Gerald und Enno, der inzwischen auch an unserem Tisch steht, widersprechen ihr und wollen mich nicht gehen lassen. Maren jedoch ist bei so etwas unerbittlich.

»Jens, du kannst ja noch bleiben. Ich jedenfalls gehe jetzt!«

Corinna und auch Geralds Frau erklären sich solidarisch. Auch sie wollen nicht bleiben, sondern jetzt sofort diese wunderbare dörfliche Gemeinschaft verlassen. Keine Ahnung, warum. Corinna ruft nach ihren Jungs, die mit ihren Fahrrädern und zwei anderen Jungen Wettrennen veranstalten. Nicht einmal zehn Sekunden bleiben Gerald und mir für die Entscheidung.
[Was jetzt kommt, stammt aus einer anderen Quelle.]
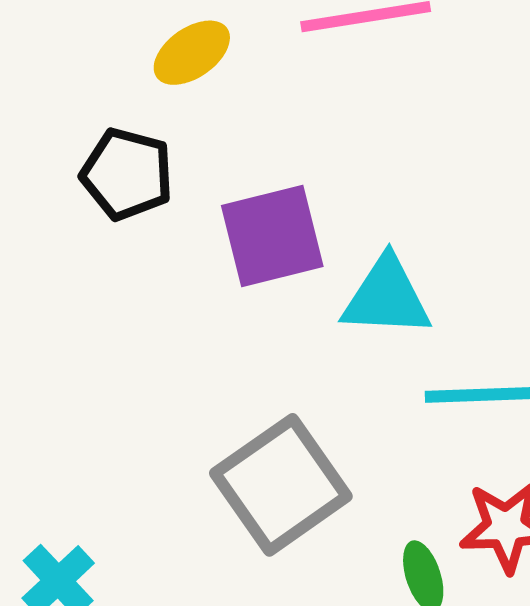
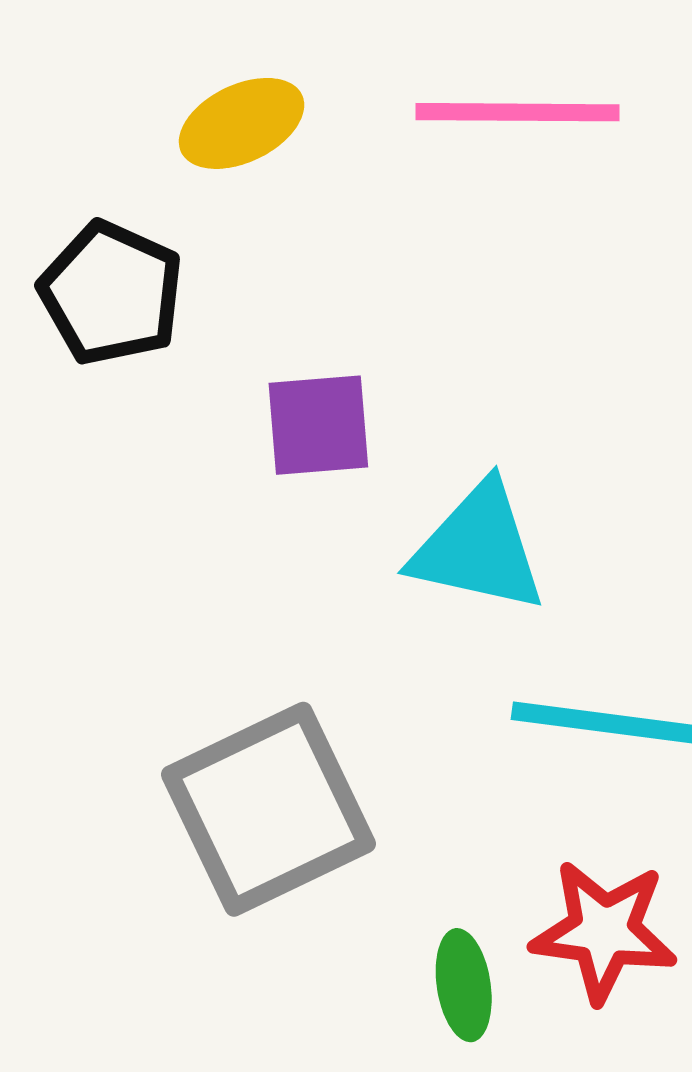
purple square: (272, 236) -> (318, 425), size x0.7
Wir zögern einen Moment zu lange. Maren hat sich ihre Handtasche geschnappt und geht. Corinna folgt ihr. Ihre Jungs radeln bereits los. Geralds Frau zögert noch. Vielleicht hat sie Angst um ihren Mann.

»Geh ruhig mit!« meint er großzügig. »Ich komme dann nach, noch vor der Tagesschau!«

Der Blick seiner Frau spricht Bände, doch sie sagt nichts, sondern geht hinter Maren und Corinna her.